We found that over the long term, at a minimum follow-up point of 10 years, a plate-to-disc distance of less than 5 mm, having spondylosis, and undergoing multilevel fusion were predisposing factors for the occurrence of clinical adjacent-segment pathology. Nevertheless, the incidence of clinical findings of adjacent-segment pathology was much lower than the incidence of radiographic findings. Also, the rate of follow-up surgery was low. Therefore, anterior cervical discectomy and fusion using cervical plates can be considered a safe and effective procedure.

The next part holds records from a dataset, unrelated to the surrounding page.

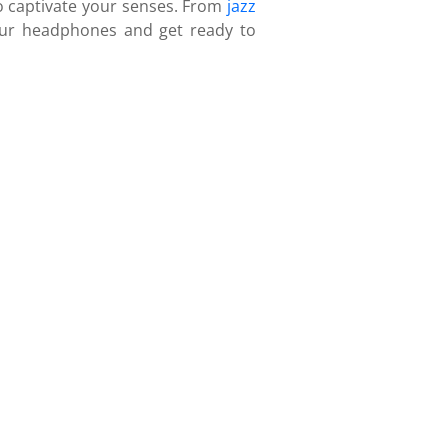
to captivate your senses. From
jazz
your headphones and get ready to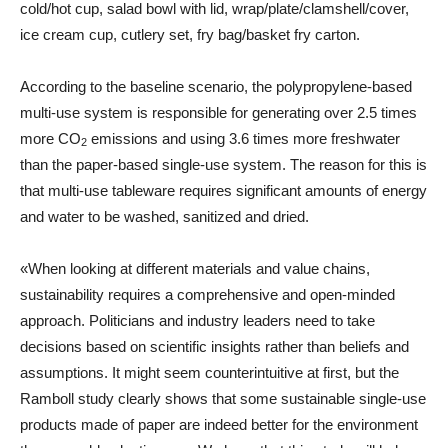
cold/hot cup, salad bowl with lid, wrap/plate/clamshell/cover,
ice cream cup, cutlery set, fry bag/basket fry carton.
According to the baseline scenario, the polypropylene-based
multi-use system is responsible for generating over 2.5 times
more CO
emissions and using 3.6 times more freshwater
2
than the paper-based single-use system. The reason for this is
that multi-use tableware requires significant amounts of energy
and water to be washed, sanitized and dried.
«When looking at different materials and value chains,
sustainability requires a comprehensive and open-minded
approach. Politicians and industry leaders need to take
decisions based on scientific insights rather than beliefs and
assumptions. It might seem counterintuitive at first, but the
Ramboll study clearly shows that some sustainable single-use
products made of paper are indeed better for the environment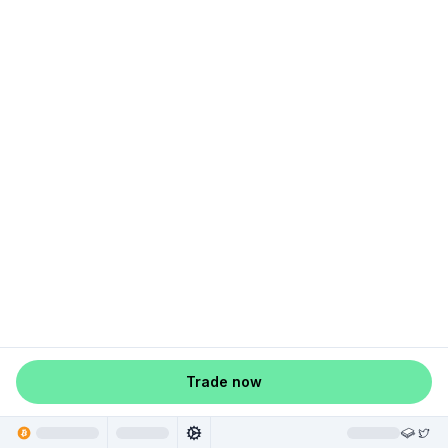
Trade now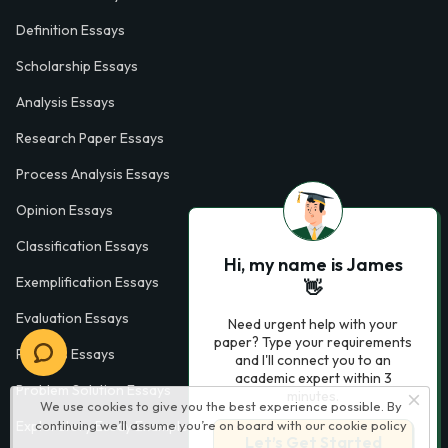
Definition Essays
Scholarship Essays
Analysis Essays
Research Paper Essays
Process Analysis Essays
Opinion Essays
Classification Essays
Hi, my name is James
Exemplification Essays
👋
Evaluation Essays
Need urgent help with your
paper? Type your requirements
Process Essays
and I'll connect you to an
academic expert within 3
Problem Solution Essays
minutes.
We use cookies to give you the best experience possible. By
Exploratory Essay Examples
continuing we’ll assume you’re on board with our
cookie policy
Let’s Get Started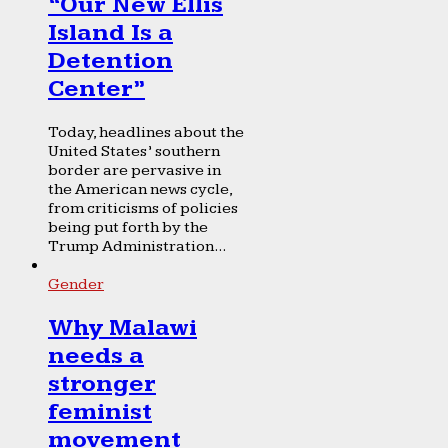
“Our New Ellis
Island Is a
Detention
Center”
Today, headlines about the
United States’ southern
border are pervasive in
the American news cycle,
from criticisms of policies
being put forth by the
Trump Administration...
Gender
Why Malawi
needs a
stronger
feminist
movement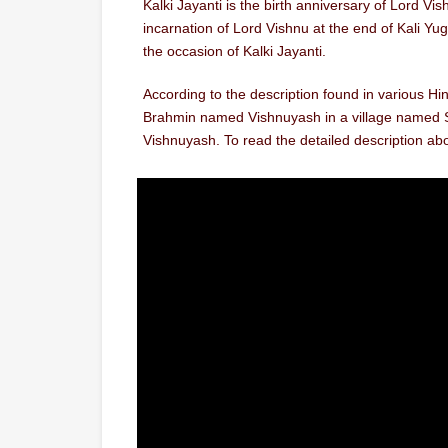
Kalki Jayanti is the birth anniversary of Lord Vi
incarnation of Lord Vishnu at the end of Kali Yu
the occasion of Kalki Jayanti.
According to the description found in various Hin
Brahmin named Vishnuyash in a village named Sh
Vishnuyash. To read the detailed description abo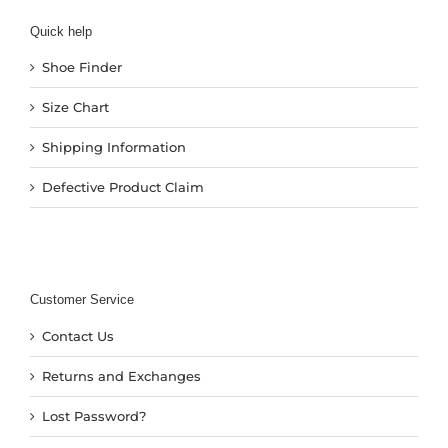
Quick help
Shoe Finder
Size Chart
Shipping Information
Defective Product Claim
Customer Service
Contact Us
Returns and Exchanges
Lost Password?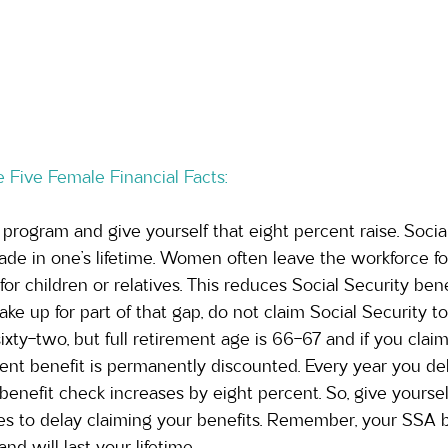
 Five Female Financial Facts:
 program and give yourself that eight percent raise. Social
de in one’s lifetime. Women often leave the workforce fo
for children or relatives. This reduces Social Security ben
ke up for part of that gap, do not claim Social Security too
ixty-two, but full retirement age is 66-67 and if you claim
nt benefit is permanently discounted. Every year you del
enefit check increases by eight percent. So, give yourself
ies to delay claiming your benefits. Remember, your SSA b
and will last your lifetime.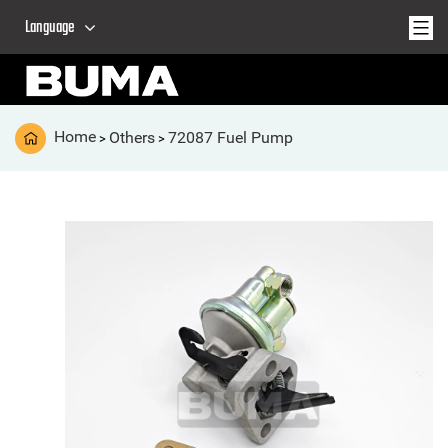
Language
Home
Others
72087 Fuel Pump
>
>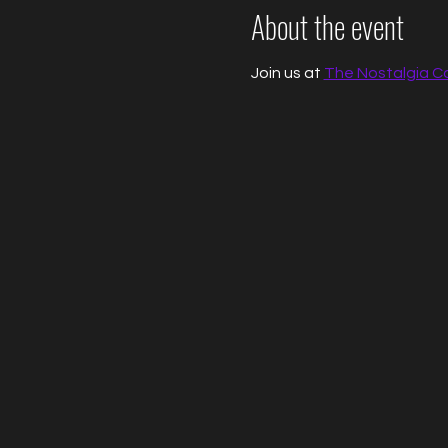
About the event
Join us at 
The Nostalgia C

颈椎前路椎间盘切除及融合术加用颈椎钢板被视为缓解神经根型颈椎病和脊髓型颈椎病症状的有效方法。尽管该方法常用,但融合节段相邻节段的椎间盘退变仍是一个重要问题。然而,关于这种病理改变的发生率、影响及易感因素的数据仍然很少。
评估颈椎前路椎间盘切除及融合术加用颈椎钢板后影像学和临床相邻节段病变的发生率、易感因素及影响,并在至少10年的最短随访期后分析该手术方法的长期疗效。
回顾性临床研究。
我们的研究是对177例行颈椎前路椎间盘切除及融合术加用颈椎钢板的患者进行回顾性分析,随访期至少10年(平均16.2年)。
使用X线平片观察影像学相邻节段病变以及颈椎前路椎间盘切除及融合术加用颈椎钢板后的临床相邻节段病变。
我们定义了一种新的分级系统,用于评估颈椎前路椎间盘切除及融合术加用颈椎钢板后相邻椎间盘退变改变的X线平片证据;0级视为正常,V级包括后骨赘形成且椎间盘高度降至正常的50%以下。根据病因、融合节段数量及钢板与椎间盘的距离分析影像学和临床相邻节段病变的发生率、易感因素及影响。
分别有92.1%和19.2%的患者出现影像学和临床相邻节段病变。按病因分析,外伤患者中13.5%出现临床相邻节段病变,椎间盘突出患者中12.7%出现,颈椎病患者中33.3%出现。按融合节段数量分析,单节段融合患者中13.2%出现临床相邻节段病变,多节段融合手术患者中32.1%出现。钢板与椎间盘距离小于5mm、患有颈椎病或接受多节段融合的患者,在颈椎前路椎间盘切除及融合术加用颈椎钢板后临床相邻节段病变的发生率高于其他组(p<0.05)。所有患者中,仅6.8%需要后续手术。
我们发现,长期来看,在至少10年的最短随访期时,钢板与椎间盘距离小于5mm、患有颈椎病以及接受多节段融合是临床相邻节段病变发生的易感因素。然而,临床相邻节段病变的发生率远低于影像学表现的发生率。而且,后续手术率较低。因此,颈椎前路椎间盘切除及融合术加用颈椎钢板可被视为一种安全有效的手术方法。